The irony of it all, though, is that the false sense of clarity about the results may actually be a good thing for the Democrats.

Instead of wondering whether some discrete tactic or specific demographic could have put them over the top, the shell-shocked party appears destined to do a deep dive on its long-festering problems: How did the historic party of the little guy come to lose the working class? What’s the cost of placating "the groups," as Democrats call their often identity-based activist organizations? Is it time to rethink their generation-long embrace of neoliberalism?

Truth be told, these are conversations Democrats needed to have even before they stunk it up on Election Day. But insiders might be less bent on self-examination if the smart set had spent the last two weeks describing an electoral close call instead of a Trumpian walk-over.

On the GOP side, I think the landslide narrative is going to be a more mixed bag.

Yes, Republicans get to feel like winners, which is fun. On the other hand, even in this moment of triumph, they’re really not that popular. A narrative of 2024 that depicted them wheezing into office with an unimpressive vote count might trigger some conversations they need to have, too: Why is a party that promises lower taxes alienating so many of the successful folks who benefit from lower taxes? How are they going to avoid bungling the next national emergency when they’re perpetually hostile to experts? Are extremely online staff bros the GOP version of annoying postcollegiate Democratic aides, a cohort that will soon damage their bosses’ brand?

The people who watch politics most closely spent the campaign season hyper-focused on a few swing states and a few bellwether demographics. Trump exceeded expectations on all of them.

If Trump — and the slim legislative majorities who take office with him — wants to see the downside of learning the wrong lesson, they need only to look at the folks they’re about to replace.

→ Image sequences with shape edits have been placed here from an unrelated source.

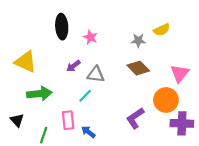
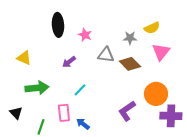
yellow triangle: (26, 62) -> (24, 58), size x0.7
pink triangle: (180, 73) -> (161, 52), moved
gray triangle: (96, 74) -> (106, 55), moved

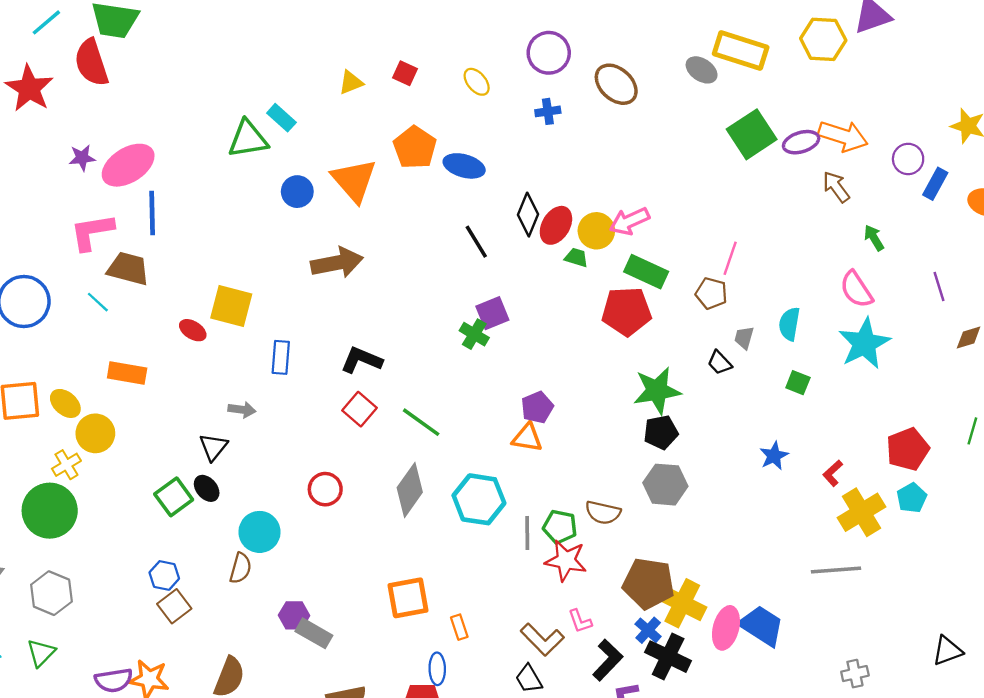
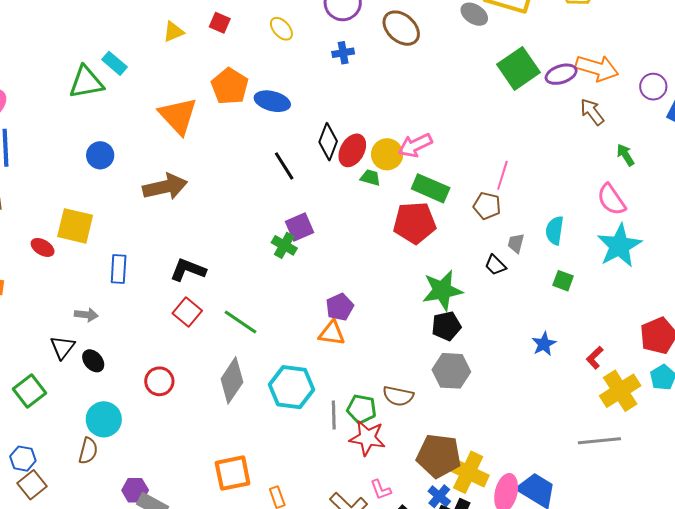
blue circle: (297, 192) -> (100, 155), moved
black ellipse: (207, 488) -> (93, 361), moved

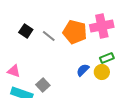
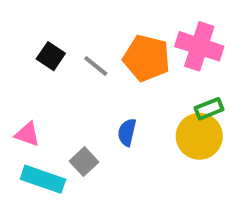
pink cross: (102, 26) -> (199, 46), turned 30
blue semicircle: (83, 70) -> (127, 132), moved, turned -32
yellow circle: (102, 72) -> (199, 136), size x1.5

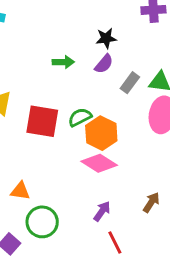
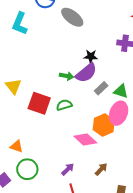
green arrow: (63, 62) -> (66, 76), moved
purple semicircle: (104, 64) -> (86, 73), size x1.6
orange hexagon: (101, 133) -> (104, 125), moved
pink diamond: (99, 163) -> (85, 139), moved

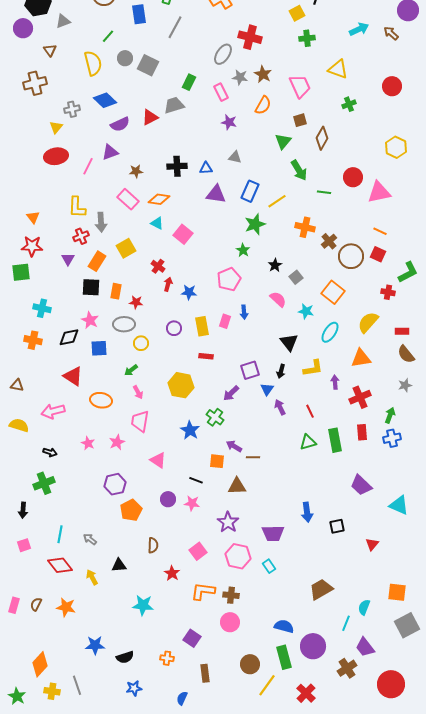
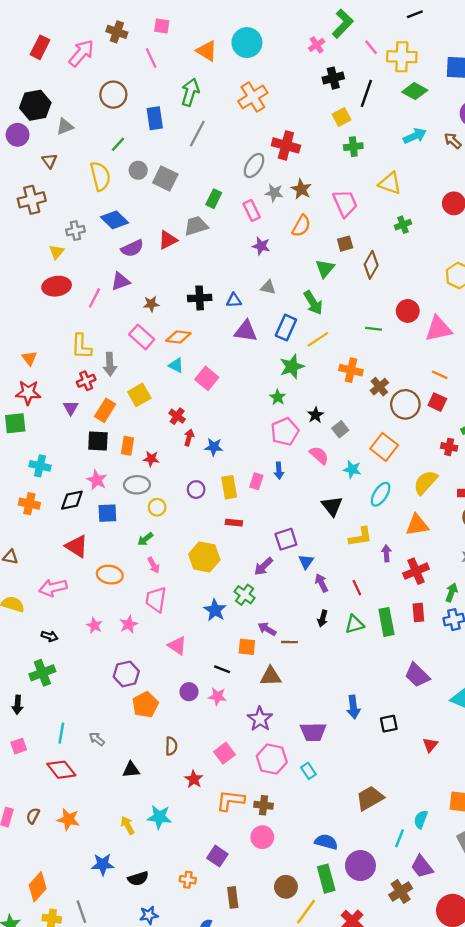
green arrow: (299, 170) -> (313, 303), moved
pink pentagon: (229, 279) -> (285, 432), moved
black arrow: (281, 371) -> (323, 618), moved
yellow arrow: (92, 577) -> (128, 825), moved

Biden and the Democrats may not have claimed a landslide, but the message they took was that the administration needed to satisfy the social-justice activists who marched in 2020, avoid looking like squishy centrists and dismiss questions about inflation or age as feckless media parroting of GOP talking points. A lot of those decisions are now being blamed for the 46th president’s unpopularity.

By actually describing the election in all of its unsatisfying shades of gray, the chattering class would be doing the GOP a favor. Far more popular presidents than Trump have been done in by hubris about election results.

And that’s why the wrongheaded Beltway certitude is also damaging to the general public.

Trump is already using the idea of his being the era’s dominant political figure to exert more control over his Republican legislative allies. Demanding that the Senate allow recess appointments is the move of a big-time winner, not a guy who couldn’t even win half of American voters. For a chief executive, it’s always empowering when people buy the idea that you’re a juggernaut. And for this chief executive, with his disregard for old-line norms and his campaign talk of retribution against enemies — and an array of less authoritarian ideas for radical change — it’s especially dangerous.

Pete Hegseth, Donald Trump's pick for Defense secretary, talks to reporters after meeting with senators on Capitol Hill on Nov. 21, 2024. A police report recently revealed sexual assault allegations against Hegseth.

Sure enough, here’s an op-ed this week from Elon Musk and Vivek Ramaswamy outlining their hope to fire public servants by cutting the budget without congressional sign-off, something that’s currently illegal: “On Nov. 5, voters decisively elected Donald Trump with a mandate for sweeping change, and they deserve to get it.”

For analysts reveling in clear election results — or Democratic reformers embracing the need for a wholesale re-think — it’s pretty hard to push back on these bogus claims of a sweeping mandate if you’re busy echoing those claims.

The presidency comes with enough legal authority by itself. Why assign any small-margin winner the moral authority that comes with a popular mandate? For people in the business of reporting results and analyzing outcomes, it may feel satisfying to claim clarity after months of watching the battle. The only problem is it’s not true.